I let my controller monitor pack voltage and temp. When it gets low after 2 or 3 days of use, I just charge with a modified standard cheap golf cart charger to charge up to 80 to 90%. Modified to CV at 90% (current limit set to 25 amps or about C/10), and a switch to limit current to .5 amps in those rare times I need to Balance. Easy Peasy, safe, and economical.

What is not to like?


----------



## Sunking (Aug 10, 2009)

azdeltawye said:


> Very well said Major!
> 
> 
> Drives me crazy when all these anti-BMS folks think EV Lithium battery systems are infallible…

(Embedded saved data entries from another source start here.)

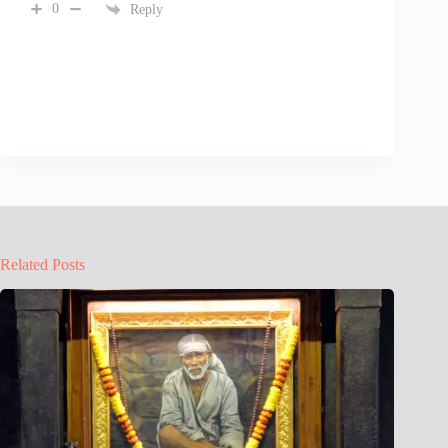
0
Reply
Related Posts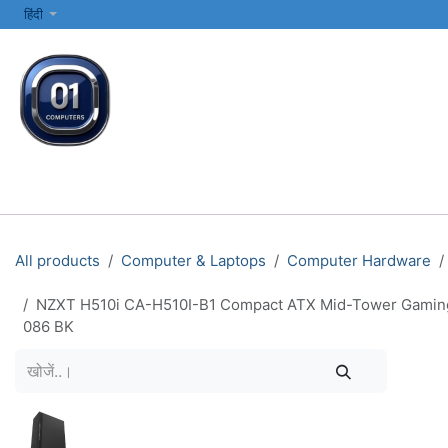
SKIP TO CONTENT
हिंदी
सभी श्रेणियाँ
कंप्यूटर और लैपटॉप
प्रिंटर्स और नेटवर्किंग
इलेक्ट्रॉनिक्स
All products
Computer & Laptops
Computer Hardware
NZXT H510i CA-H510I-B1 Compact ATX Mid-Tower Gaming P
086 BK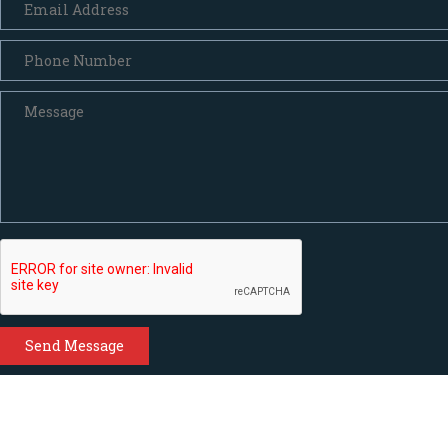
Send Message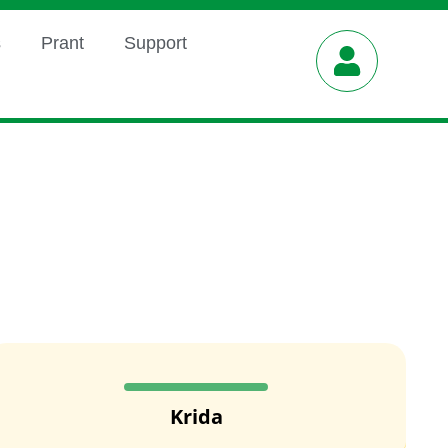
s
Prant
Support
Krida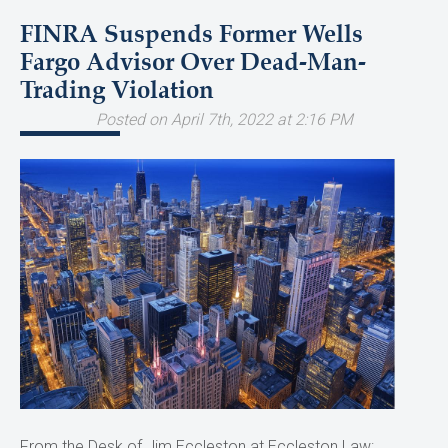
FINRA Suspends Former Wells
Fargo Advisor Over Dead-Man-
Trading Violation
Posted on April 7th, 2022 at 2:16 PM
From the Desk of Jim Eccleston at Eccleston Law: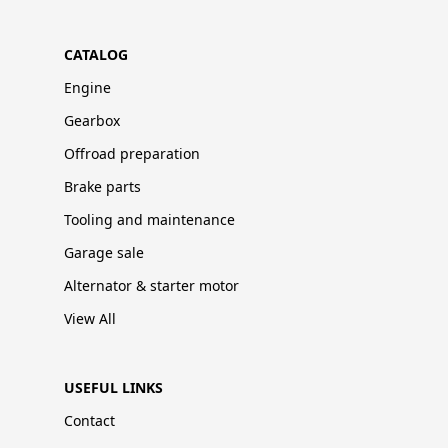
CATALOG
Engine
Gearbox
Offroad preparation
Brake parts
Tooling and maintenance
Garage sale
Alternator & starter motor
View All
USEFUL LINKS
Contact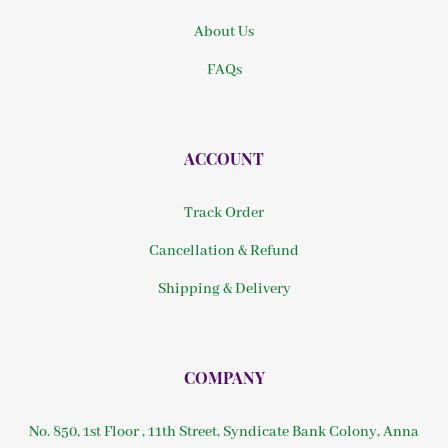
About Us
FAQs
ACCOUNT
Track Order
Cancellation & Refund
Shipping & Delivery
COMPANY
No. 850, 1st Floor , 11th Street, Syndicate Bank Colony, Anna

I am not anti-BMS by any stretch of the imagination. I designed my cart to be safe by design and not requiring BMS. If you want to push the limits of maximum charge/discharge rates, distance, and do not mind sacrificing cycle life you will need a BMS. Golf Carts, PTV, LSV, and Off-Grid Solar systems do not need to push the limits and are much safer and longer life by design since they do not push the limits you ask of EV's. That is the part you have not worked on and unfamiliar with being on the Manufacture side of the table.


----------



## major (Apr 4, 2008)

Sunking said:


> by operating between 20 to 80% SOC.


80% to 20% = 60%. Close to one half. Operation limited to that means you have nearly double (actually 67% more) the capacity in the installation that you actually use. Since the Lithium cell capacity is undoubtedly the most costly aspect of the battery installation, isn't that a great deal of asset sitting there unused?

And Lithium pack validation for automotive routinely goes to 3000 full cycles with 90% capacity at the end. And these batteries are starting to find installations in GES. 

Hey, you can run your new Lithium batteries in your golf cart any way you want. I'm sure you will manage them well. 


Sunking said:


> They use a Cell Balance Board across each cell like this one. It is not a BMS by definition as it has no SMARTS or Communications. It just simply turns on when the battery voltage reaches 3.55 volts and a .5 amp shunt load on the battery.


And you can call a rose a turd, but that cell balancer is a BMS.


----------



## bwjunkie (Jul 31, 2013)

Sunking said:


> They do exactly what I am doing with one exception. They use a Cell Balance Board across each cell like this one. It is not a BMS by definition as it has no SMARTS or Communications.


I'd call that a BMS, but I don't think there is a definition, it is vague nomenclature, and a wiki would only point out examples of jobs common to the world of BMS-ish products.

That *sweet *balance board seems to offer a large chunk of what many users would want out of a BMS. For me anyway, over-discharge is a mater of looking at lowest voltage readings while driving, but over-charge is a problem that happens while I'm sleeping, and why I think a huge value in BMS is to bleed cells.

-josh


----------



## Sunking (Aug 10, 2009)

major said:


> 80% to 20% = 60%. Close to one half. Operation limited to that means you have nearly double (actually 67% more) the capacity in the installation that you actually use. Since the Lithium cell capacity is undoubtedly the most costly aspect of the battery installation, isn't that a great deal of asset sitting there unused?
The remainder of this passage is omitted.